Dataset entries →
★ ★ ★

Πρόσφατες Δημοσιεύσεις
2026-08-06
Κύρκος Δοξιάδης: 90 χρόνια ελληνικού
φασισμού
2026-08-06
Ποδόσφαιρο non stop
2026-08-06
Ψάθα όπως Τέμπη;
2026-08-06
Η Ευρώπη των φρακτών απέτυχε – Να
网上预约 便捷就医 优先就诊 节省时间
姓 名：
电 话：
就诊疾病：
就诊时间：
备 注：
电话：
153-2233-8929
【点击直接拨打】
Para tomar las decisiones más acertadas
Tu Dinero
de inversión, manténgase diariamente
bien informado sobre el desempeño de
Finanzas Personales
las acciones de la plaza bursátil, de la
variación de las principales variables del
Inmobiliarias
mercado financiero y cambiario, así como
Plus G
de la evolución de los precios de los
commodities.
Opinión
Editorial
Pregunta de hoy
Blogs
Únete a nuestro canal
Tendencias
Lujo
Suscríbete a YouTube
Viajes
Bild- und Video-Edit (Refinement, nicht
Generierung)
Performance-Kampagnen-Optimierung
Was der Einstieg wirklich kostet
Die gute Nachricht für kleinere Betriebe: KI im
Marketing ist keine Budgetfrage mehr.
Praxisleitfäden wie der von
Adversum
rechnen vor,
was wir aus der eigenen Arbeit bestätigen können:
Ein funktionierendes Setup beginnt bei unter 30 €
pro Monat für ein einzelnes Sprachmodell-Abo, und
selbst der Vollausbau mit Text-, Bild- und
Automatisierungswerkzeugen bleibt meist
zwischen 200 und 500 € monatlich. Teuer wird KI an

★ ★ ★

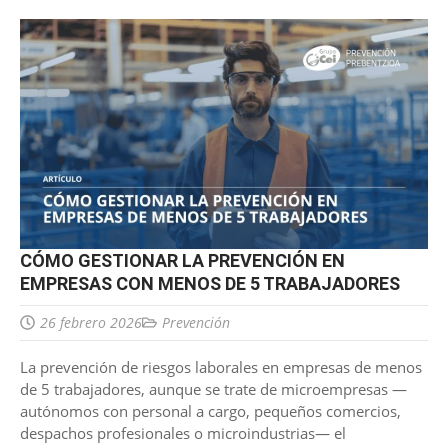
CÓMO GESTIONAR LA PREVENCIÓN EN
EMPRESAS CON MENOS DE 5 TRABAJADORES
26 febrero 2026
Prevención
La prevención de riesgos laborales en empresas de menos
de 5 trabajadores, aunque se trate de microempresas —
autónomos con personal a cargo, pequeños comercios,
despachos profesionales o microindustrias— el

★ ★ ★

Exercise description → Among the records, find every line with the word "Bild" and copy it.

Solution to this task →
Bild- und Video-Edit (Refinement, nicht
selbst der Vollausbau mit Text-, Bild- und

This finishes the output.